The authors of this article [Giovannini et al., 2002: (http://www.shockjournal.org/pt/re/shock/fulltext.00024382-200208000-00003.htm)(http://www.ncbi.nlm.nih.gov/pubmed/12166771)] found that a low serum phosphate level was associated with a four-fold increase in the incidence of complications in people who had had hepatectomies. In the people who started to deteriorate after the surgeries, the authors found that the deterioration essentially "progressed" from hypophosphatemia to hypocholesterolemia and then death. So one interpretation is that the low phosphate availability led to the extremely low serum cholesterol level and that the low phosphate availability seemed to be associated with a deterioration of liver function. I've seen other articles in which the implication has been that the liver disease interfered with the maintenance of the serum and extrahepatic, intracellular phosphate availability, perhaps by multiple mechanisms. Malabsorption, such as can result from steatorrhea, is common in liver disease and is known to have the potential to reduce phosphate absorption, and that's probably one mechanism. But, in a number of the articles I've cited in past postings, the implication (or direct statement) has been that the phosphate depletion caused the liver disease. There could be a feed-forward deterioration in the capacity to maintain serum and intracellular phosphate levels. Giovannini et al. (2002) gave either sodium phosphate or fructose 1,6-diphosphate to some patients.

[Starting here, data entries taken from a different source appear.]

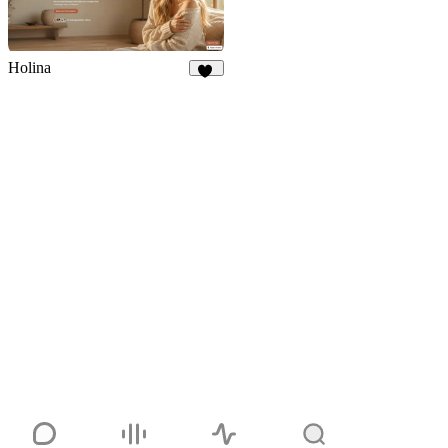
Holina
19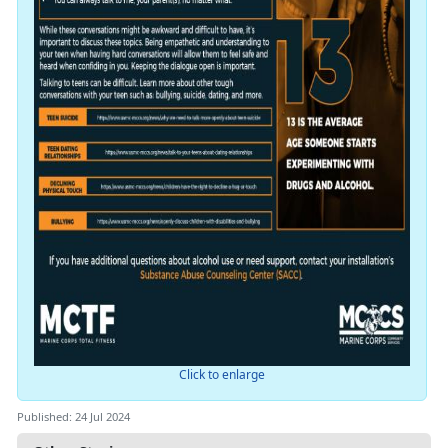
Click to enlarge
Published: 24 Jul 2024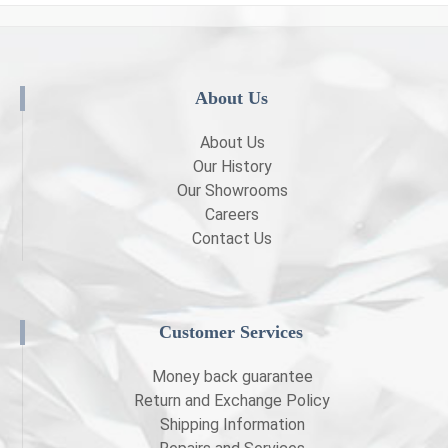
About Us
About Us
Our History
Our Showrooms
Careers
Contact Us
Customer Services
Money back guarantee
Return and Exchange Policy
Shipping Information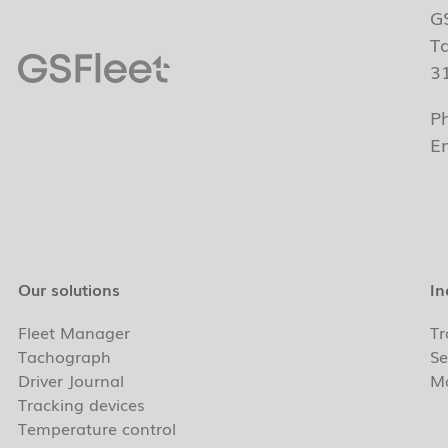
G
T
3
P
E
Our solutions
In
Fleet Manager
Tr
Tachograph
Se
Driver Journal
Ma
Tracking devices
Temperature control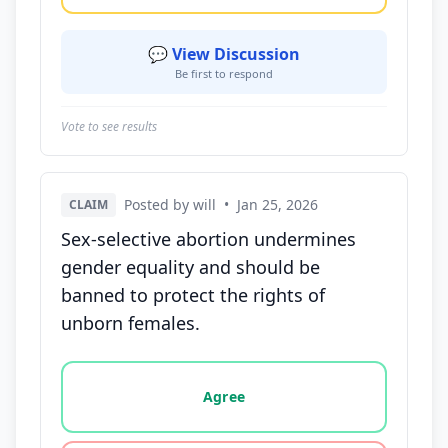
💬 View Discussion
Be first to respond
Vote to see results
Posted by will
•
Jan 25, 2026
CLAIM
Sex-selective abortion undermines
gender equality and should be
banned to protect the rights of
unborn females.
Vote options for this statement: agree, disagree, o
Agree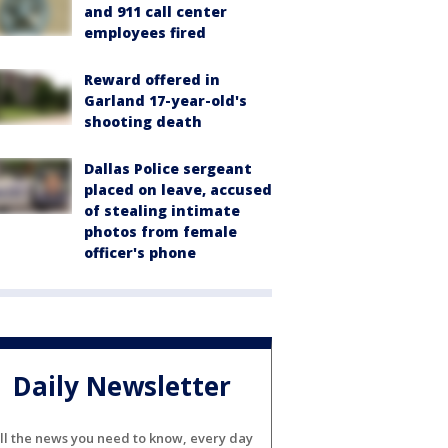
and 911 call center
employees fired
Reward offered in
Garland 17-year-old's
shooting death
Dallas Police sergeant
placed on leave, accused
of stealing intimate
photos from female
officer's phone
Daily Newsletter
ll the news you need to know, every day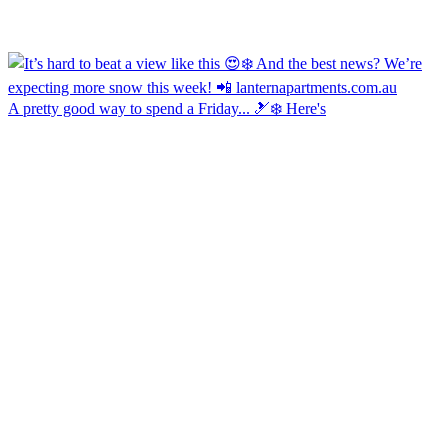
A pretty good way to spend a Friday... 🎿❄️ Here's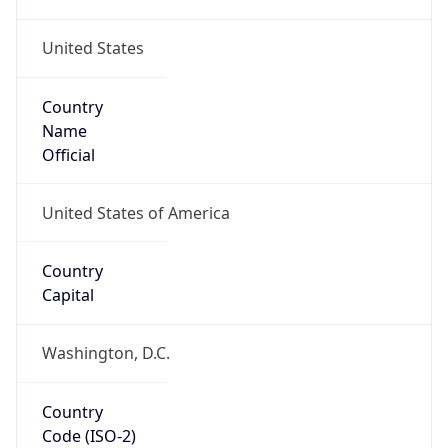
United States
Country
Name
Official
United States of America
Country
Capital
Washington, D.C.
Country
Code (ISO-2)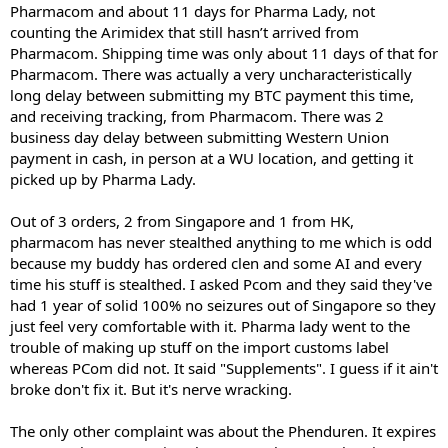
Pharmacom and about 11 days for Pharma Lady, not
counting the Arimidex that still hasn’t arrived from
Pharmacom. Shipping time was only about 11 days of that for
Pharmacom. There was actually a very uncharacteristically
long delay between submitting my BTC payment this time,
and receiving tracking, from Pharmacom. There was 2
business day delay between submitting Western Union
payment in cash, in person at a WU location, and getting it
picked up by Pharma Lady.
Out of 3 orders, 2 from Singapore and 1 from HK,
pharmacom has never stealthed anything to me which is odd
because my buddy has ordered clen and some AI and every
time his stuff is stealthed. I asked Pcom and they said they've
had 1 year of solid 100% no seizures out of Singapore so they
just feel very comfortable with it. Pharma lady went to the
trouble of making up stuff on the import customs label
whereas PCom did not. It said "Supplements". I guess if it ain't
broke don't fix it. But it's nerve wracking.
The only other complaint was about the Phenduren. It expires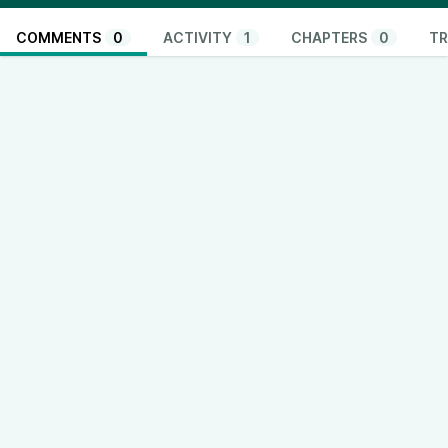
COMMENTS
0
ACTIVITY
1
CHAPTERS
0
TR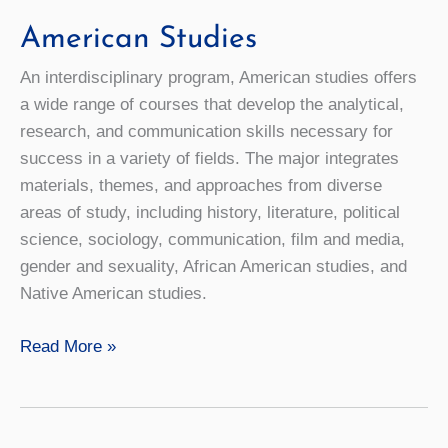
American Studies
An interdisciplinary program, American studies offers
a wide range of courses that develop the analytical,
research, and communication skills necessary for
success in a variety of fields. The major integrates
materials, themes, and approaches from diverse
areas of study, including history, literature, political
science, sociology, communication, film and media,
gender and sexuality, African American studies, and
Native American studies.
American
Read More »
Studies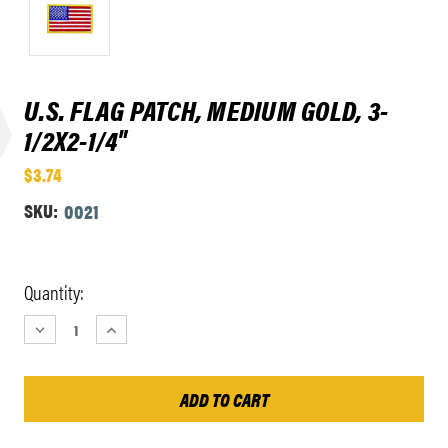
U.S. FLAG PATCH, MEDIUM GOLD, 3-
1/2X2-1/4"
$3.74
SKU:
0021
Current
Quantity:
Stock:
DECREASE
INCREASE
QUANTITY:
QUANTITY: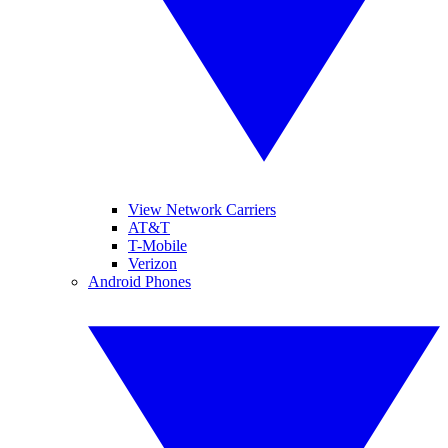
View Network Carriers
AT&T
T-Mobile
Verizon
Android Phones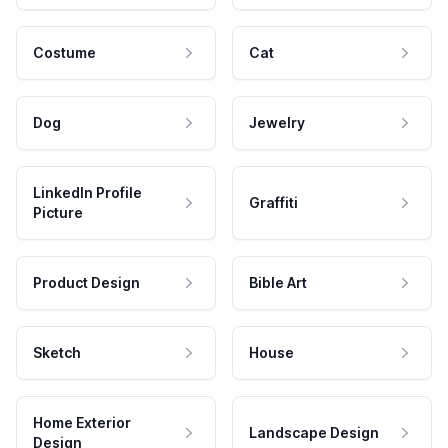
Costume
Cat
Dog
Jewelry
LinkedIn Profile
Graffiti
Picture
Product Design
Bible Art
Sketch
House
Home Exterior
Landscape Design
Design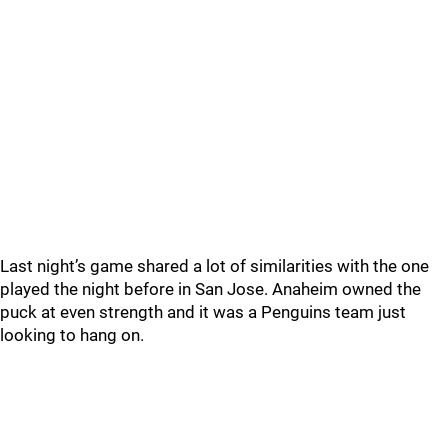
Last night’s game shared a lot of similarities with the one
played the night before in San Jose. Anaheim owned the
puck at even strength and it was a Penguins team just
looking to hang on.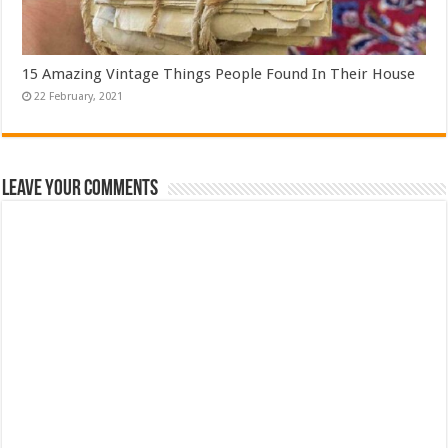
15 Amazing Vintage Things People Found In Their House
Leave Your Comments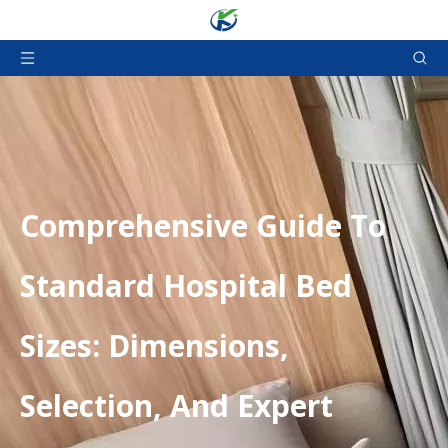
​Comprehensive Guide To
Standard Hospital Bed
Sizes: Dimensions,
Selection, And Expert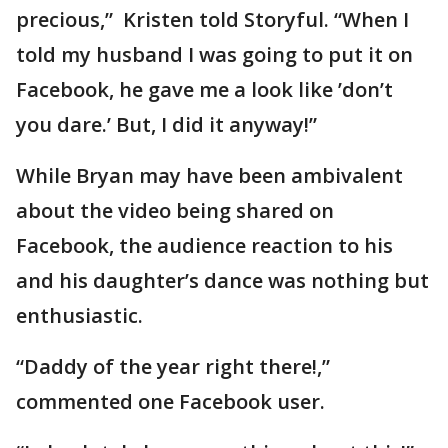
precious,” Kristen told Storyful. “When I
told my husband I was going to put it on
Facebook, he gave me a look like ’don’t
you dare.’ But, I did it anyway!”
While Bryan may have been ambivalent
about the video being shared on
Facebook, the audience reaction to his
and his daughter’s dance was nothing but
enthusiastic.
“Daddy of the year right there!,”
commented one Facebook user.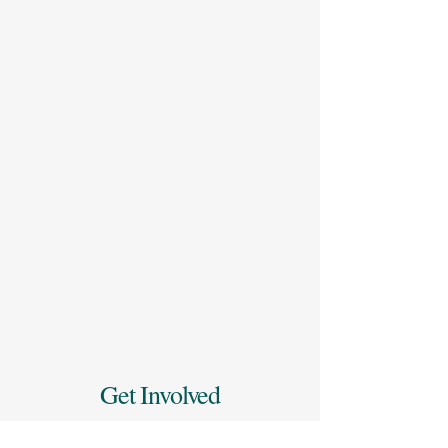
Get Involved
Ready to take the next step in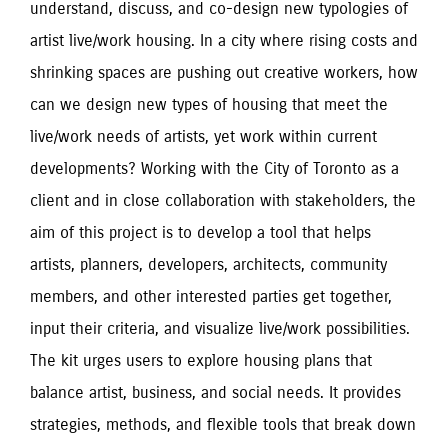
understand, discuss, and co-design new typologies of 
artist live/work housing. In a city where rising costs and 
shrinking spaces are pushing out creative workers, how 
can we design new types of housing that meet the 
live/work needs of artists, yet work within current 
developments? Working with the City of Toronto as a 
client and in close collaboration with stakeholders, the 
aim of this project is to develop a tool that helps 
artists, planners, developers, architects, community 
members, and other interested parties get together, 
input their criteria, and visualize live/work possibilities. 
The kit urges users to explore housing plans that 
balance artist, business, and social needs. It provides 
strategies, methods, and flexible tools that break down 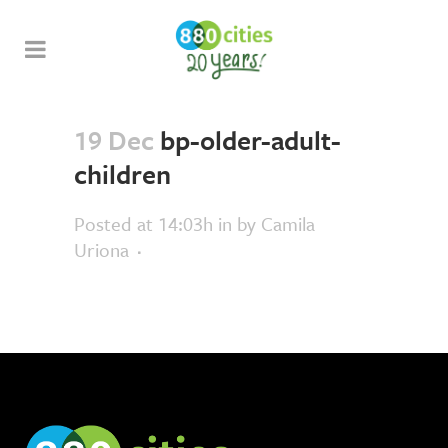
19 Dec
bp-older-adult-
children
Posted at 14:03h
in
by
Camila
Uriona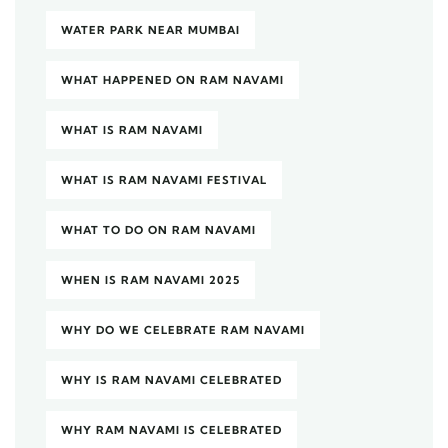
WATER PARK NEAR MUMBAI
WHAT HAPPENED ON RAM NAVAMI
WHAT IS RAM NAVAMI
WHAT IS RAM NAVAMI FESTIVAL
WHAT TO DO ON RAM NAVAMI
WHEN IS RAM NAVAMI 2025
WHY DO WE CELEBRATE RAM NAVAMI
WHY IS RAM NAVAMI CELEBRATED
WHY RAM NAVAMI IS CELEBRATED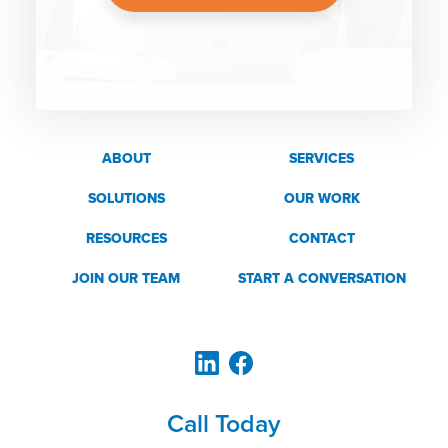
ABOUT
SERVICES
SOLUTIONS
OUR WORK
RESOURCES
CONTACT
JOIN OUR TEAM
START A CONVERSATION
Call Today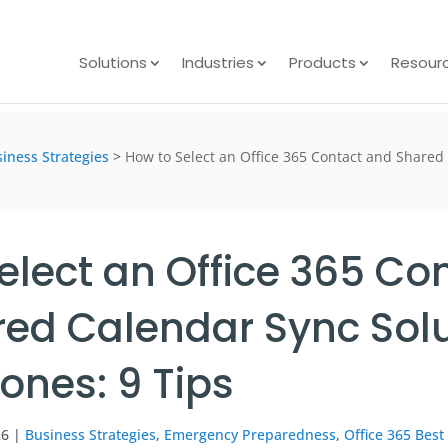
Solutions
Industries
Products
Resour
iness Strategies
>
How to Select an Office 365 Contact and Shared
elect an Office 365 Co
ed Calendar Sync Solu
nes: 9 Tips
26
|
Business Strategies
,
Emergency Preparedness
,
Office 365 Best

One interpretation is that decreases in intracellular phosphate levels impair cholesterol biosynthesis, and Jankowski et al. (2009) [Jankowski et al., 2009: (http://www3.interscience.wiley.com/journal/122467220/abstract)], as discussed in a past posting (http://hardcorephysiologyfun.blogspot.com/2009/06/endogenous-formation-of-dinucleotide.html), were basically saying that cholesterol biosynthesis consumes a lot of ATP and sequesters a lot of phosphate in intermediates, such as farnesyl pyrophosphate, etc. Phosphate depletion is known to decrease ATP formation, as discussed by Giovannini et al. (2002), and could conceivably limit the rate of cholesterol biosynthesis. When one considers the increased demand for cholesterol formation that would occur after a surgery, it's not surprising that there would be a higher demand for phosphate.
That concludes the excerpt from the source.